Fry also discourages people from using techniques they read about online for finding and capturing their dogs. She said chasing after or shouting at a frightened runaway dog could divert it from its journey home, and failing to use a trap cage properly usually ensures that a dog will never enter a cage a second time.

“Typically, if it’s a human idea, it’s a bad idea,” Fry said. “We’re in fear for our dog’s life, and we feel guilty that something has happened to them. And by the way, none of that is conducive to making your dog safe.”

Fry said that in order to track and trap a dog successfully, she has learned to think like a dog. Pet dogs will naturally try to make their way home by following a scent, but they travel as the crow flies, not by roads or sidewalks, so searching by car doesn’t work. Lost dogs are also caught up in a “fight or flight” mindset, so they’re likely to run away from everyone they see, including their owners.

She also urges dog owners not to lose hope.
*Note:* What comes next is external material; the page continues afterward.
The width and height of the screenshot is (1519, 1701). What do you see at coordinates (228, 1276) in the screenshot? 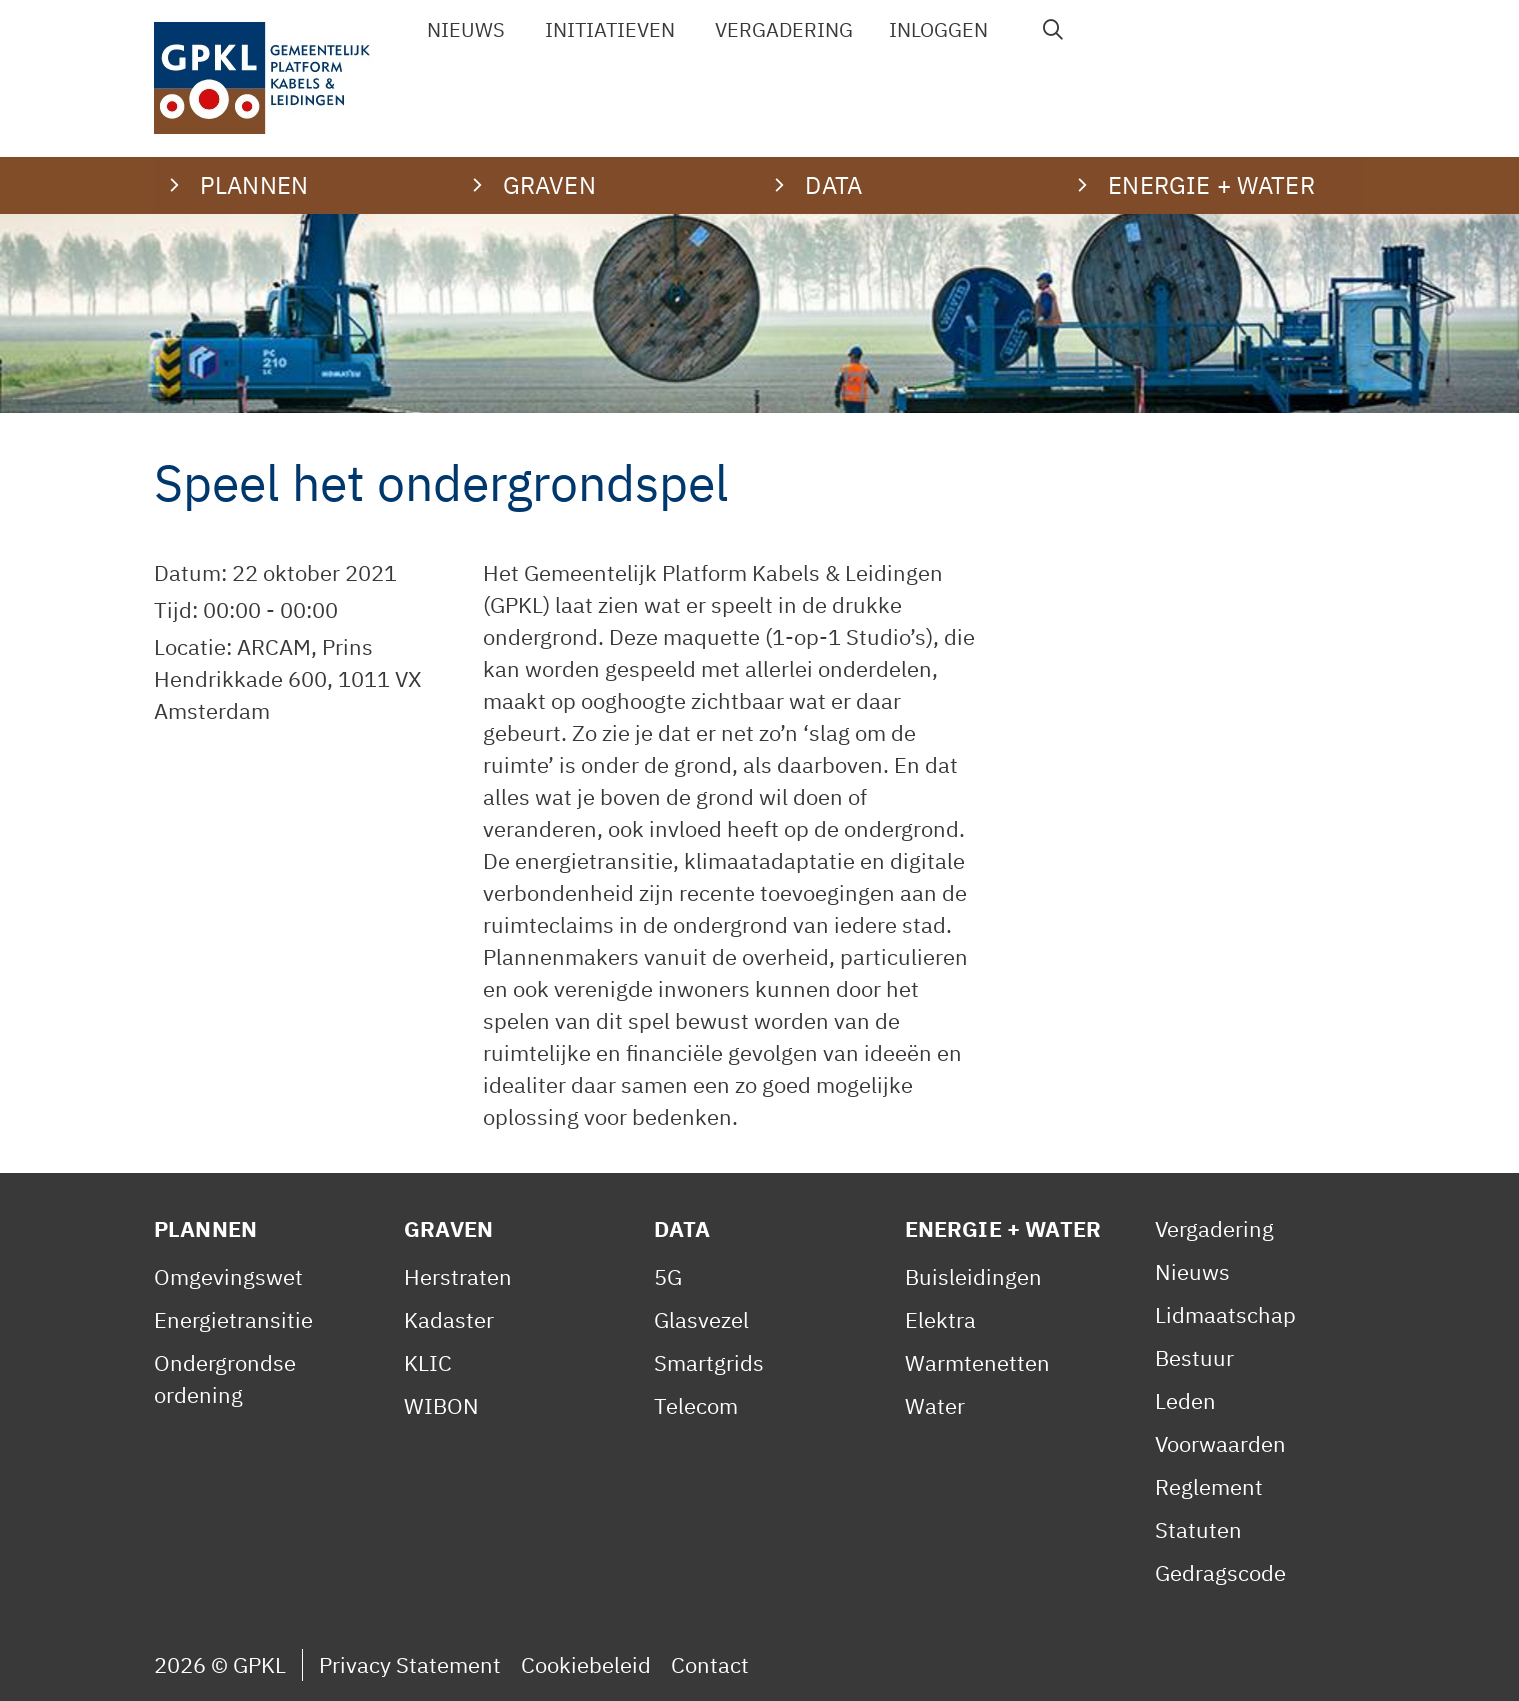
I see `Omgevingswet` at bounding box center [228, 1276].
Dogs possess the instinct to survive, even in fierce storms, in desert heat, in icy conditions, and without easy access to food and water. Predators like coyotes can be dangerous, but Fry said the longer a dog is lost in the wild, the more survival skills it will learn.

“They won’t starve to death. They’ll hunt, they’ll forage and they’ll eat roadkill,” she said. “They’re not biologically engineered to kick the bucket or die of dehydration.”

Colafrancesco said he and his wife were beginning to lose hope of ever seeing Penny again when Fry — who had been posting flyers, following leads and sleeping nights in her truck in Valley Center — picked up video of Penny on a field camera, 28 days after she’d gone missing. Five days later, Fry was able to lure Penny into a trap cage with a blanket inside bearing the scent of the family’s other dog, Penny’s brother Truman. Penny lost almost half of her body weight during her odyssey but was otherwise healthy.

“Babs has a sixth sense with animals that is uncanny,” Colafrancesco said. “What she does is amazing. Call it a miracle or good fortune, but without Babs’ intervention, we would not have our dog today.”

Although Fry generally works alone fielding calls and doing recoveries, she has a team of about 10 volunteers, including Rodriguez. She also has the support of her husband, Derek Fry, an executive with a helicopter rental company based in Dallas-Fort Worth, Texas. The Frys own a 22-acre ranch in Texas where they hope to open an animal sanctuary someday. But for now, her focus is entirely on A Way Home for Dogs.

“I just wanted to help these dogs and all the people who are missing them,” Fry said.